Kenan Rıfai’yi kendisinin kurtarıcısı olarak gören bir pa­pazın son demlerine ait bir man­zara da var “kitap”ta: Sonra yi­ne Fener mektebinin eski mü­dürlerinden Zotos isminde bir papaz olan bir zatın da ölümün­den birkaç dakika evvel etrafın­dakilere: «Kenan Bey gelmedi mi, o beni bırakmazdı!» diye aramış olduğunu herkes gibi ben de bil­mekteyim» (18).

(Papaz, Kenan Bey’i son ne­fesinde acaba hangi dinin telki­nini yapması için arıyor? Kelime-i Şehadet için mi, yoksa is­tavroz çıkarsın diye mi? Bu so­runun cevabını da okuyucula­rımıza havale ediyoruz).

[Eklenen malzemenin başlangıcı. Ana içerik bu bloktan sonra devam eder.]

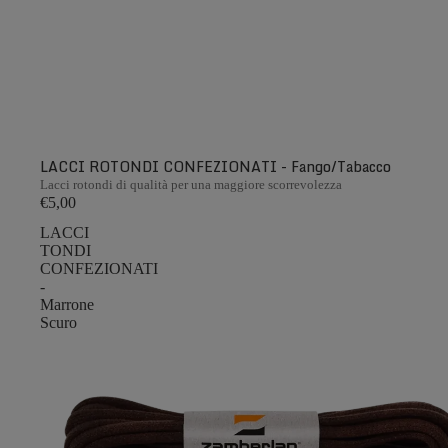
LACCI ROTONDI CONFEZIONATI - Fango/Tabacco
Lacci rotondi di qualità per una maggiore scorrevolezza
€5,00
LACCI
TONDI
CONFEZIONATI
-
Marrone
Scuro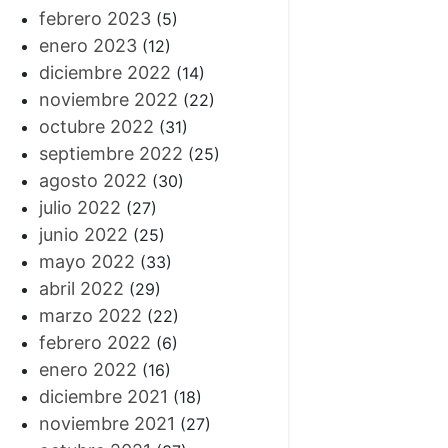
febrero 2023
(5)
enero 2023
(12)
diciembre 2022
(14)
noviembre 2022
(22)
octubre 2022
(31)
septiembre 2022
(25)
agosto 2022
(30)
julio 2022
(27)
junio 2022
(25)
mayo 2022
(33)
abril 2022
(29)
marzo 2022
(22)
febrero 2022
(6)
enero 2022
(16)
diciembre 2021
(18)
noviembre 2021
(27)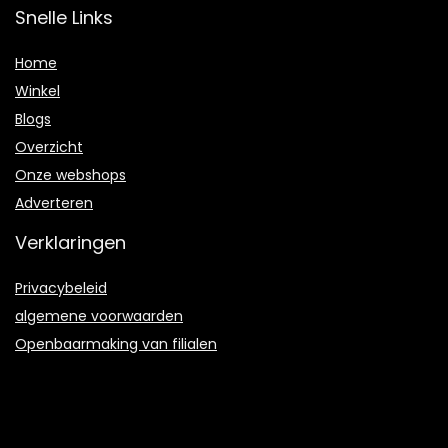
Snelle Links
Home
Winkel
Blogs
Overzicht
Onze webshops
Adverteren
Verklaringen
Privacybeleid
algemene voorwaarden
Openbaarmaking van filialen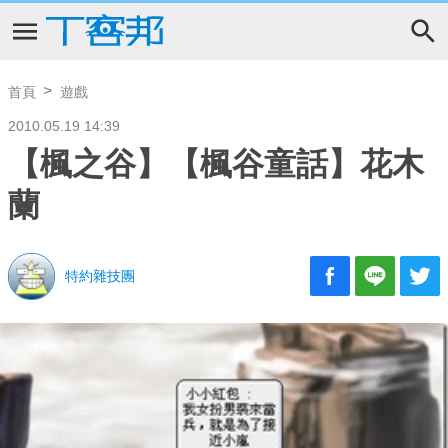
首頁
遊戲
2010.05.19 14:39
【楓之谷】【楓谷童話】花木
蘭
特約雜技團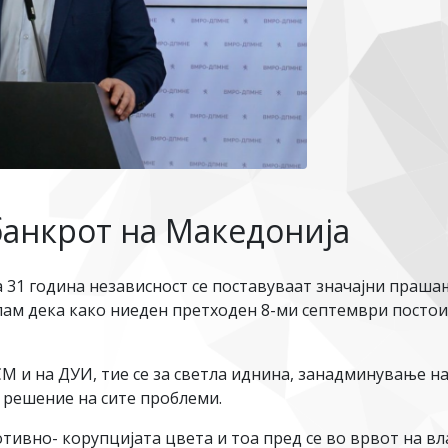
банкрот на Македонија
31 година независност се поставуваат значајни прашањ
лам дека како ниеден претходен 8-ми септември постои
СМ и на ДУИ, тие се за светла иднина, занадминување н
 решение на сите проблеми.
отивно- корупцијата цвета и тоа пред се во врвот на вла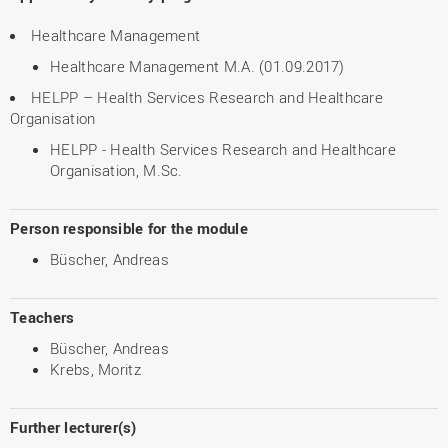
Healthcare Management
Healthcare Management M.A. (01.09.2017)
HELPP – Health Services Research and Healthcare
Organisation
HELPP - Health Services Research and Healthcare
Organisation, M.Sc.
Person responsible for the module
Büscher, Andreas
Teachers
Büscher, Andreas
Krebs, Moritz
Further lecturer(s)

Hayranları bitip tükenmek bilmiyor Kenan Rıfaî’nin… Şim­di de Fener Rum Lisesi’nden, başka bir «AJAN OKULU» olan St. Benoit Lisesi’ne geçiyoruz: «Bu kitabın (Kenan Rıfaî ve 20. Asırda Müslümanlık) neşri münasebetiyle Kenan Rıfaî’ye sevgi gösterenler tarafından bi­ze gönderilen mektuplar ve ya­zılar arasından St. Benoit Lisesi hocalarından Pere Andre Duchemin ve M. Teophil Sargologo’nun mektuplarını gerek sami­miyetleri, gerek Kenan Rıfaî’nin şahsiyet hususiyetlerini belirt­meleri bakımından buraya koy­mayı uygun bulduk» (19).

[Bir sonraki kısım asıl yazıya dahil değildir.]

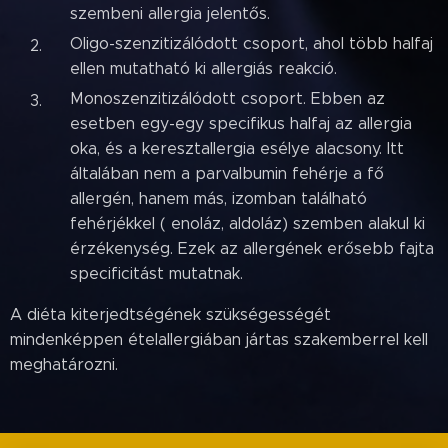
szembeni allergia jelentős.
Oligo-szenzitizálódott csoport, ahol több halfaj
ellen mutatható ki allergiás reakció.
Monoszenzitizálódott csoport. Ebben az
esetben egy-egy specifikus halfaj az allergia
oka, és a keresztallergia esélye alacsony. Itt
általában nem a parvalbumin fehérje a fő
allergén, hanem más, izomban található
fehérjékkel ( enoláz, aldoláz) szemben alakul ki
érzékenység. Ezek az allergének erősebb fajta
specificitást mutatnak.
A diéta kiterjedtségének szükségességét
mindenképpen ételallergiában jártas szakemberrel kell
meghatározni.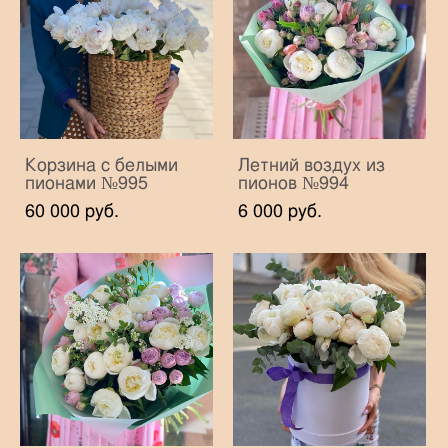
Корзина с белыми
Летний воздух из
пионами №995
пионов №994
60 000 pуб.
6 000 pуб.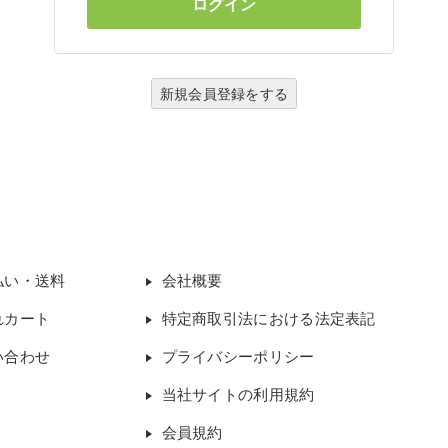
新規会員登録をする
払い・送料
会社概要
れカート
特定商取引法における法定表記
い合わせ
プライバシーポリシー
当社サイトの利用規約
会員規約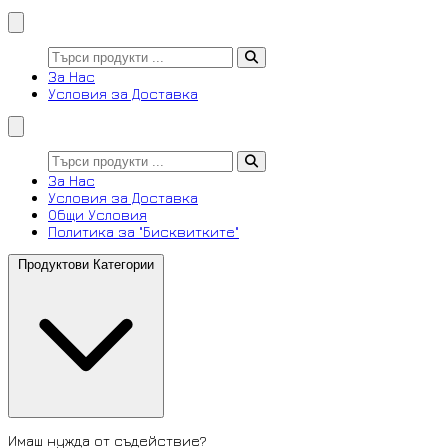
За Нас
Условия за Доставка
За Нас
Условия за Доставка
Общи Условия
Политика за "Бисквитките"
Продуктови Категории
Имаш нужда от съдействие?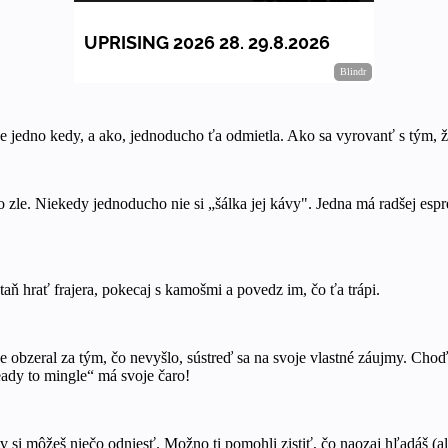
Je jedno kedy, a ako, jednoducho ťa odmietla. Ako sa vyrovanť s tým, 
 zle. Niekedy jednoducho nie si „šálka jej kávy". Jedna má radšej espr
taň hrať frajera, pokecaj s kamošmi a povedz im, čo ťa trápi.
le obzeral za tým, čo nevyšlo, sústreď sa na svoje vlastné záujmy. Choď
 ready to mingle“ má svoje čaro!
kov si môžeš niečo odniesť. Možno ti pomohli zistiť, čo naozaj hľadáš (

Sargologo’nun mektubun­dan:

«Ey onu tanımış olanlar! Ey onun büyük varlığı huzurunda bulunabilmek şeref ve saadeti­ne ermiş bulunanlar! Onu asla unutmayın. Onu düşünün, bü­yük bir mürşid olarak vasıflan­dırılan bu insanın hatırasını ta­ziz edin, çünkü o, ef’ali ile haki­katen «büyük» ve şefkat nasi­hatleri ile de «mürşid» ve «pe­derdir (acaba «Muhterem Pe­der» mi demek istiyor) … Evet aziz babam (aziz peder de diye­bilirdi) gerçi bugün sizi sevmiş olanların arasında değilsiniz, (yani bizim gibi papaz okul ho­caları arasında) fakat onların kalbinde ebediyen yaşıyacaksınız»(20).

Görüldüğü gibi «ad»ları bile bizim dilimizi dolaştıran hayranları varmış Kenan Bey’in…

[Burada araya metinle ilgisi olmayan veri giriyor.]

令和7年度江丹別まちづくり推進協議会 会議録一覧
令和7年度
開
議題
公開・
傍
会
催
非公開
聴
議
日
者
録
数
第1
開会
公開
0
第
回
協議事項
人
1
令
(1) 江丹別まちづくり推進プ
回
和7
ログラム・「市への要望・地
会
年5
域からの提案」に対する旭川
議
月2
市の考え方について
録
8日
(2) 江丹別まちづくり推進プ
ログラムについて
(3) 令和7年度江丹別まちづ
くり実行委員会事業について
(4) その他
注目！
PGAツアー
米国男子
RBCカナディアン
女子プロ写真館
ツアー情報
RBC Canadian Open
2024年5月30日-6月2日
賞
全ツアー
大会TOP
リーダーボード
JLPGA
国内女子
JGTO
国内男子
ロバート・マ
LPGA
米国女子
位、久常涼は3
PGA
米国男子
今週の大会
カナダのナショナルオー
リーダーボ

Gelecek yazımız Kenan Rı­faî’nin yüce (!) fikirleri ve Âli tefsirleri (!) hakkında olacak.

  1. Konumuza kaynak olan ve SAMİHA AYVERDİ, NEZİHE ARAZ, SOFİ HURİ ve SAFİYE EROL’un yazdığı ki­tabın adı.
  2. Aynı kitap sh: 25
  3. Aynı kitap sh: 14.
  4. Aynı kitap sh. 24.
  5. Aynı kitap sh: 21.
  6. Aynı kitap sh: 29.
  7. Aynı kitap sh: 268.
  8. Aynı kitap sh: 271.
  9. Aynı kitap sh: 10.
  10. Aynı kitap sh: 10—11
  11. Aynı kitap sh: 146.
  12. Aynı kitap sh: 171.
  13. Aynı kitap sh: 208.
  14. Aynı kitap sh: 91—92.
  15. Aynı kitap sh: 99.
  16. Aynı kitap (sh: 275.
  17. Aynı kitap sh: 277.
  18. Aynı kitap sh: 277.
  19. Aynı kitap sh: 284.
  20. Aynı kitap sh: 288.

ALINTI: Ülkücü Kadro,  1 Mayıs 1977, Sayfa: 13-14.